PROMPT —
Check each line of the entries. Copy the ones that contain the string "ecosystem".

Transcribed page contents
==================================================
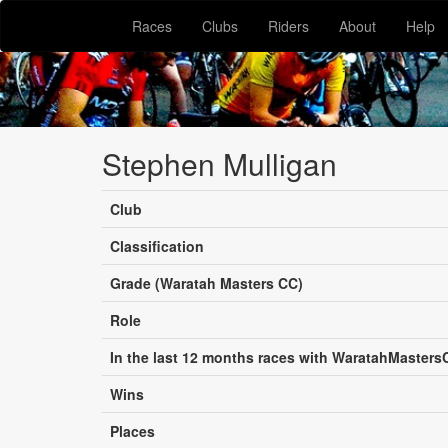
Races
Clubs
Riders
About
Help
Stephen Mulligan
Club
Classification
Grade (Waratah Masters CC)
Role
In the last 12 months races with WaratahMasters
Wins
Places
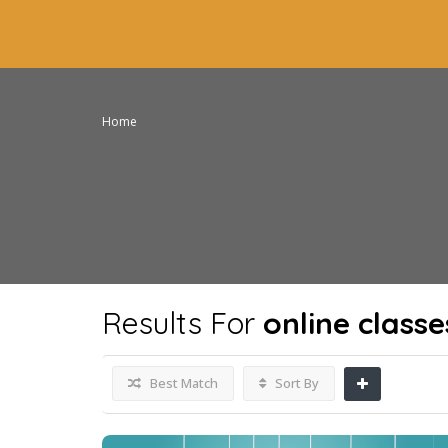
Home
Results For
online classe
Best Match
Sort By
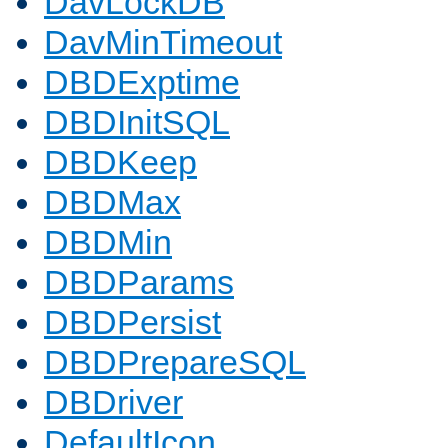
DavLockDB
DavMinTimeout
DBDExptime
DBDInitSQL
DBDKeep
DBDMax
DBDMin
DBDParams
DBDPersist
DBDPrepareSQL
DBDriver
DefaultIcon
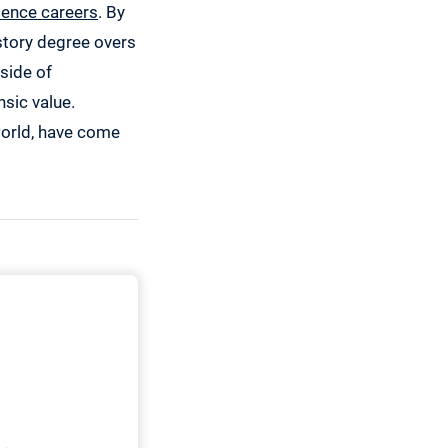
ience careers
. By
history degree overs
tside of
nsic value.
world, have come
==================================================
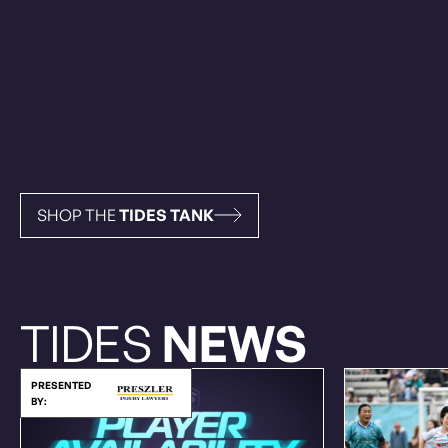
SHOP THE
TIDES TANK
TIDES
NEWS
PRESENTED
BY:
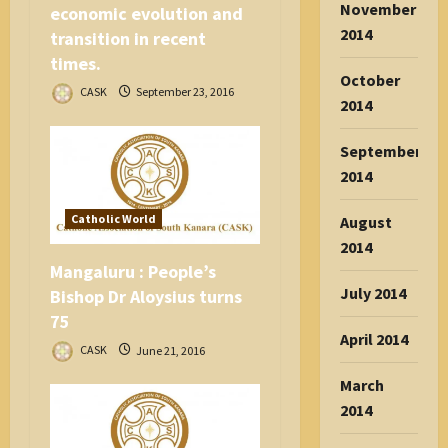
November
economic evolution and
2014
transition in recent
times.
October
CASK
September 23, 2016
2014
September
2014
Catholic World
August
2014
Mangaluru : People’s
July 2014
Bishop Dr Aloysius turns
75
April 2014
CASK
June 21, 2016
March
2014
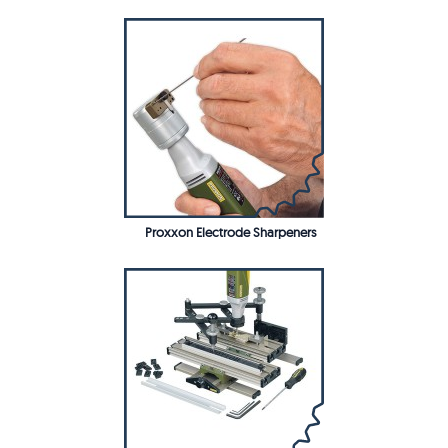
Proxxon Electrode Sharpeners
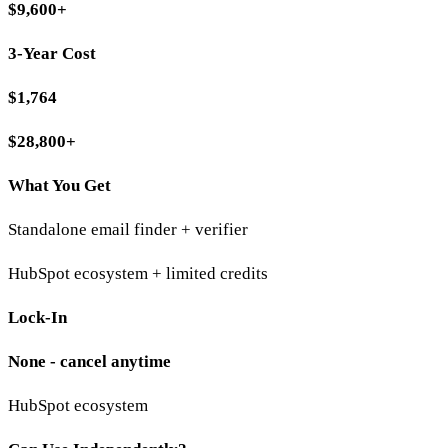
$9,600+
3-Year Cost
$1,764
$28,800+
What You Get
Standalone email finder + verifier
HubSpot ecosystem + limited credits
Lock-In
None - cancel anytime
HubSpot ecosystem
==================================================
THE ANSWER —
HubSpot ecosystem + limited credits
HubSpot ecosystem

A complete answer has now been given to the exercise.